A home among the gum trees is just one way of going native.

Wild things may make your heart sing, but they won’t thrive without care or consideration in your garden.

Successful native gardening goes by the basic rules that exotics live by, too, like good soil preparation with organic material, selecting the right plant for the location and good drainage.

But natives will tolerate poor soils better than cultivates, are generally faster growing and so are useful for immediate privacy and to provide protection for slower growing, less hardy plants, and are more attractive to local birds.

Types of natives:

Most people think gums and wattles when you say Australian native, but there are also native vines, perennials, groundcover and flowering shrubs.

There are more than 600 species of wattle (Genus acacia) around the country. They’re fast growing and flower profusely, in stunning variety and intensity. With careful selection you can have a constant display of lemon to deep gold flowers from late autumn to late spring. Try acacia aneura, bancroftii, concurrens (black) melanoxylon, macradenia (zigzag), muellerina (fragrant) and conferta—all popular locals—and of course, the Brisbane wattle (acacia fimbriata).

Grevilleas and callistemons (bottlebrush) are the most popular natives in cultivation. Brisbane grevillea success stories include Ned Kelly, honey gem, misty pink, hot pink and Shirley Howie. Melaleucas, or paperbarks, love warm climates and have a huge variety of flowers. A favourite is graceful leucadendra (weeping) and the pretty diosmatifolia.

The elegant, towering gums belong in the countryside and acreage plots, particularly given the damage they do in city storms.

But some lovely native suburban garden trees include: backhousia myrtifolia, banksia integrifolia (coast banksia), bauhinia (orchid tree), Illawarra flame tree, kurrajong, buckinghamia (ivory curl), eucalyptus alba (white gum), eucalyptus curtisii (plunket mallee), eucalyptus tessellaris (Moreton Bay ash) and the eucalyptus ptychocarpa (swamp bloodwood).

What and how to plant:
Look around to see what’s growing in the neighbours’ gardens or seek advice from a local nursery on what grows best in your area.

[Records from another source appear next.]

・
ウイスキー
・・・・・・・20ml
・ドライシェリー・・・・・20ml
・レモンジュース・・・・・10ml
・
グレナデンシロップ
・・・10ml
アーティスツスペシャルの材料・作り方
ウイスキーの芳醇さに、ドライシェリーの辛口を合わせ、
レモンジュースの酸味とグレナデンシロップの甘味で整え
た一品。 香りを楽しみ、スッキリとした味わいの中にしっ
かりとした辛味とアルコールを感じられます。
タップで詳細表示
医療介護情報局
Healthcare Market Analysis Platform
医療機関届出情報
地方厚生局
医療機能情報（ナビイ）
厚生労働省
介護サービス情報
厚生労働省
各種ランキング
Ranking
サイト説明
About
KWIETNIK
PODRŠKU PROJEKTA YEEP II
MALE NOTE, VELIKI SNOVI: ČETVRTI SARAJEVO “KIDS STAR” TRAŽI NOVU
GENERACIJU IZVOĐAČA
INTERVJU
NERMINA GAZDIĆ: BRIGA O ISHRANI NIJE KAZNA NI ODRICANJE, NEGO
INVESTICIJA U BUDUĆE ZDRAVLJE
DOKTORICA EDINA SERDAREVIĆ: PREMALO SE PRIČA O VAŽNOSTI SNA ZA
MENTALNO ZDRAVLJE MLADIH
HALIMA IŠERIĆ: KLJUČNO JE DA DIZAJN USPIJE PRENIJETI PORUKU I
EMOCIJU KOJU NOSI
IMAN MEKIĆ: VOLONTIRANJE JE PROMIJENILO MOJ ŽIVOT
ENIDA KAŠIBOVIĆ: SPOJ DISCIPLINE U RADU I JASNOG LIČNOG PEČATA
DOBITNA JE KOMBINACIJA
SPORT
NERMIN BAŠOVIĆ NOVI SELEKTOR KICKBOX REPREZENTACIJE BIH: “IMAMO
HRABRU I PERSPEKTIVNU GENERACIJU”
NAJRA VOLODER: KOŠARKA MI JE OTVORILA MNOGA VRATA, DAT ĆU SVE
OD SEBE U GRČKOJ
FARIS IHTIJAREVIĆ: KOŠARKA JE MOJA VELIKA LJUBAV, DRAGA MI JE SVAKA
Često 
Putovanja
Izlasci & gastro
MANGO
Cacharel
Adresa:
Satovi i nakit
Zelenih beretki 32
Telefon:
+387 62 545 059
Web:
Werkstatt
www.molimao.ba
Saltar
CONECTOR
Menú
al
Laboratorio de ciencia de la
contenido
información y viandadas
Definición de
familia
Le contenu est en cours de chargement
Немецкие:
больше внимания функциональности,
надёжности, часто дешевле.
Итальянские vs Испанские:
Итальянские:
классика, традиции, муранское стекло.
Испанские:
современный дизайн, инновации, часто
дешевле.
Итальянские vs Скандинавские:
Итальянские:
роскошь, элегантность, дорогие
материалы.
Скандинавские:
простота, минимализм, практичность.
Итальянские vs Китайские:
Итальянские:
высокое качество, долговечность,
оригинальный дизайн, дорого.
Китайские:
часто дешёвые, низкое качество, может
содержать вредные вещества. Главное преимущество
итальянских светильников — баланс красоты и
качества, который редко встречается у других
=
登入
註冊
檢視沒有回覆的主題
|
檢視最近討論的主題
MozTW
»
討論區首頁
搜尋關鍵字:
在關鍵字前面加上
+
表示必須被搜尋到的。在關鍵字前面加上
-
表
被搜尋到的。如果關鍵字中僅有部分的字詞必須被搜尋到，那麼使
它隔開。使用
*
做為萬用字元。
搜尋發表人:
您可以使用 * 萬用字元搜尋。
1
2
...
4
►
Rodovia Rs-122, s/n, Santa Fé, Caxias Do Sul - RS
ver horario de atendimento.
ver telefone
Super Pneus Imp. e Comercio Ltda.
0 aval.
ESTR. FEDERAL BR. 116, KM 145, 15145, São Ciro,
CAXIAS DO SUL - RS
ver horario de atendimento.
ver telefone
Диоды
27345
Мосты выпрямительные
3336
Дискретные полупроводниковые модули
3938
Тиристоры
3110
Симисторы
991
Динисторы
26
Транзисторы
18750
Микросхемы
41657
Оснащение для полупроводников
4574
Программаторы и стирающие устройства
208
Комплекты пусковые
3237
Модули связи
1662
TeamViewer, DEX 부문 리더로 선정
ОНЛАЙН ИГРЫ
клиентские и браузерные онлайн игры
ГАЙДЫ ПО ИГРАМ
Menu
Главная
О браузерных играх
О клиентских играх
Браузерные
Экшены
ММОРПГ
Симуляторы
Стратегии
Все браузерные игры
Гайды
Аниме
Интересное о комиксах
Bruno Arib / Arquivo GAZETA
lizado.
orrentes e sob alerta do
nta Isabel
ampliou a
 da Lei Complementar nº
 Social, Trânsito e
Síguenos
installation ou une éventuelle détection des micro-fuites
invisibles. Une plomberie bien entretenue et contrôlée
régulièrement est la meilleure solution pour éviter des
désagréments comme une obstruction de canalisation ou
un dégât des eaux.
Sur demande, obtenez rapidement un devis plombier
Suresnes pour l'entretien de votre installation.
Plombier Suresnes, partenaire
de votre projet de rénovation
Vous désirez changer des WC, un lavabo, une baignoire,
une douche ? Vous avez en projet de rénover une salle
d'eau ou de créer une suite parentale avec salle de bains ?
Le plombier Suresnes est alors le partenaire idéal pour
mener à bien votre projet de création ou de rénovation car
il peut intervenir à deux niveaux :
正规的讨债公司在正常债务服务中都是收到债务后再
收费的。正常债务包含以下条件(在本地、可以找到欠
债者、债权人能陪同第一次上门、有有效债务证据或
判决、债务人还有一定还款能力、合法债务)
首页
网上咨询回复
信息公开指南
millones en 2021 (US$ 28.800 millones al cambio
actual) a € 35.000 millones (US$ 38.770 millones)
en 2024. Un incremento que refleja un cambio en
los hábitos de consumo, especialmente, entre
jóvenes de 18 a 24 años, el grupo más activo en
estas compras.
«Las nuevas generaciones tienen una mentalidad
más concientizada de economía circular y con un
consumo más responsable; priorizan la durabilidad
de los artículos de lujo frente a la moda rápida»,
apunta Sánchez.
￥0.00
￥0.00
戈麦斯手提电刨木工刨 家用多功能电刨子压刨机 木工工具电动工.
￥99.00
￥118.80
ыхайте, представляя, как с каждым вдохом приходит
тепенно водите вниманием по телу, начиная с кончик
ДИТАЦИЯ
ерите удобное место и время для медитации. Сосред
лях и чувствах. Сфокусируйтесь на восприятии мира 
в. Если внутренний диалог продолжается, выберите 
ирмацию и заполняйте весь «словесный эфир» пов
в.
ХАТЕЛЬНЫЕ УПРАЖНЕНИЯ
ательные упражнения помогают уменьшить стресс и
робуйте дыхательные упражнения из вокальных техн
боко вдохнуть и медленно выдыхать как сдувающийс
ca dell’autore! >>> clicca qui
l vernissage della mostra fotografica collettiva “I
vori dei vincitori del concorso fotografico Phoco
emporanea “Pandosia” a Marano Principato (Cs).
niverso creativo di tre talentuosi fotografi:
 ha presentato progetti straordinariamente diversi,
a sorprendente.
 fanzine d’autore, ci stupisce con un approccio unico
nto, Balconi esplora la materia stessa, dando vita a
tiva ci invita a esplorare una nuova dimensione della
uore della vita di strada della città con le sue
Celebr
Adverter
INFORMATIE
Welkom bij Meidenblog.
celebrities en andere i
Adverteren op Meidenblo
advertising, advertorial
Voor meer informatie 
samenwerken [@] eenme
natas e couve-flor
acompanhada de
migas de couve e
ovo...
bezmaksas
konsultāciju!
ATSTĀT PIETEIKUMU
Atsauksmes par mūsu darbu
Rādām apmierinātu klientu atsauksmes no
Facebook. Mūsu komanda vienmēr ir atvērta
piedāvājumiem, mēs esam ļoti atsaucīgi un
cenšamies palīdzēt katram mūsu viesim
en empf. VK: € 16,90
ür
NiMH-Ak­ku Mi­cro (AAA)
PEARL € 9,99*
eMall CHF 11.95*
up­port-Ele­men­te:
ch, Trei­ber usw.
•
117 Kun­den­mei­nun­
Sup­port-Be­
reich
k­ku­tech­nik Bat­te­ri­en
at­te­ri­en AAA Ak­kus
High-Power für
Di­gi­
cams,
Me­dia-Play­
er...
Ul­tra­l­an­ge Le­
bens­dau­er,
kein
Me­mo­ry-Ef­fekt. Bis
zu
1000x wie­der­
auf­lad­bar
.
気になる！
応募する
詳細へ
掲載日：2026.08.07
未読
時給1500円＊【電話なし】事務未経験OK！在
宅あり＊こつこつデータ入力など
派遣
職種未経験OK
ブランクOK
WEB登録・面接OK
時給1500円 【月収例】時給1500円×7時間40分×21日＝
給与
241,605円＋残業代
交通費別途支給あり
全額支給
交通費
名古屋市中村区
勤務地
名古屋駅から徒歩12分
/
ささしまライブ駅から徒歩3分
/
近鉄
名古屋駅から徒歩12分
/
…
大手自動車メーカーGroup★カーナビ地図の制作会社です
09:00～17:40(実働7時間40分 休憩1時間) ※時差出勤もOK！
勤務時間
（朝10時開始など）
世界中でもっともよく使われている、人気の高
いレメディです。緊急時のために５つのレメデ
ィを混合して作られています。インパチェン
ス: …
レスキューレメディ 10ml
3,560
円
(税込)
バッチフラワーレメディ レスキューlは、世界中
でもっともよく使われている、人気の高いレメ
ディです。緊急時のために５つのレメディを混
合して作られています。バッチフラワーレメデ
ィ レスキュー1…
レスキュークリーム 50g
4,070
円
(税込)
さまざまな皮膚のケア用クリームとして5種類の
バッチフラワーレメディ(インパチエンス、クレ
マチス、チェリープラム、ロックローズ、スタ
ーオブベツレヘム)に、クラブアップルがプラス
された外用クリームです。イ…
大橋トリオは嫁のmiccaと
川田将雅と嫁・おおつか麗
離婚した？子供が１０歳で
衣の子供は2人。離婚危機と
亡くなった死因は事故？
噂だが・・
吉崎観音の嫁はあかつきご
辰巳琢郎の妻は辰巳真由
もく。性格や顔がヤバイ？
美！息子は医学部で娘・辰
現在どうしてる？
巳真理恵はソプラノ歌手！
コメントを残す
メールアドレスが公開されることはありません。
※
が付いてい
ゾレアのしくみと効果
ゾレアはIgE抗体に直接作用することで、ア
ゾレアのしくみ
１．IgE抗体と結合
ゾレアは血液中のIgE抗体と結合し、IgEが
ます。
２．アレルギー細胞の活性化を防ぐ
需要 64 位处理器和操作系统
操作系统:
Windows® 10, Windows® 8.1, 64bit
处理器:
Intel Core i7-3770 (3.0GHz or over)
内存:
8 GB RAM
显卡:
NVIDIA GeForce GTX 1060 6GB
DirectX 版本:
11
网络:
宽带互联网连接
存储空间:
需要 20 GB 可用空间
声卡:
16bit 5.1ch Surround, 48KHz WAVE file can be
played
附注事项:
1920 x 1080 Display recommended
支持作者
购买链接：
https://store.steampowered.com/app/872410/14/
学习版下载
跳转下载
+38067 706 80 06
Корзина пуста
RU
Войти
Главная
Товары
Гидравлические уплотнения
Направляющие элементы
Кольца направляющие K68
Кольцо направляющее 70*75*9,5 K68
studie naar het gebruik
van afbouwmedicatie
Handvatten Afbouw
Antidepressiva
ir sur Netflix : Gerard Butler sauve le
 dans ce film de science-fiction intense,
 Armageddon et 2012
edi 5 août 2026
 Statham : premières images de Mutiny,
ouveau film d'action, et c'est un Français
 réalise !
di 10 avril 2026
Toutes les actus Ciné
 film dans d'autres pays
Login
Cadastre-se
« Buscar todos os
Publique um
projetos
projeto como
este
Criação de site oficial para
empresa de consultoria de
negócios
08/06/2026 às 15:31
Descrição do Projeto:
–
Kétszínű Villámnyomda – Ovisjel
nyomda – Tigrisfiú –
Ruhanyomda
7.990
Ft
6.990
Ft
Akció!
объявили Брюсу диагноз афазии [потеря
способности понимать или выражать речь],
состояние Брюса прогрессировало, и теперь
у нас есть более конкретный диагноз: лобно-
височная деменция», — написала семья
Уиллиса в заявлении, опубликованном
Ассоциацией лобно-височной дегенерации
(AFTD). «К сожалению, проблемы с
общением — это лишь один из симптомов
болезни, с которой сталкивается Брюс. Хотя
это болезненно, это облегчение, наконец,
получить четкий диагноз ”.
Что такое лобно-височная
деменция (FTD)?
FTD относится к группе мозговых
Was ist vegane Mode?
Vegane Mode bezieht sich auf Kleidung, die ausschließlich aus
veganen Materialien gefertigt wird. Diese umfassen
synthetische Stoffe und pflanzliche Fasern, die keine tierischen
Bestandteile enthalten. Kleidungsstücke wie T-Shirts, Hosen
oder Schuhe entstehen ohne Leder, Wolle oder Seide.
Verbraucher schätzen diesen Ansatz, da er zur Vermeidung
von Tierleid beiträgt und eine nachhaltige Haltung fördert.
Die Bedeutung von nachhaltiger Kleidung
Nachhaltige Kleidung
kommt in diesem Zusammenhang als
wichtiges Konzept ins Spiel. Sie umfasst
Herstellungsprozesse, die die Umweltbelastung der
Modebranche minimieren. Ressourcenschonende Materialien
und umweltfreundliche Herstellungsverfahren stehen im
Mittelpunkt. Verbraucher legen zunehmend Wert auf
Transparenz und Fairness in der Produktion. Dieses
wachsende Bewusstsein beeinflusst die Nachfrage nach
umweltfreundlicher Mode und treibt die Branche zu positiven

Plant natives as soon as possible after buying in a hole twice the width and one-and-half times the depth of the pot. Add some mulch but not a different soil. Water well, three times a week— more if very hot and dry. Mulch to 10 centimetres around the base. Don’t stake natives—they’re better off moving in the wind and developing a strong trunk and root system.

Tip prune (emulating nature) about four centimetres to thicken and to encourage flowering—after flowering, or in spring and summer.

Don’t use any fertiliser with high phosphorous content. Slow-release fertilisers are best.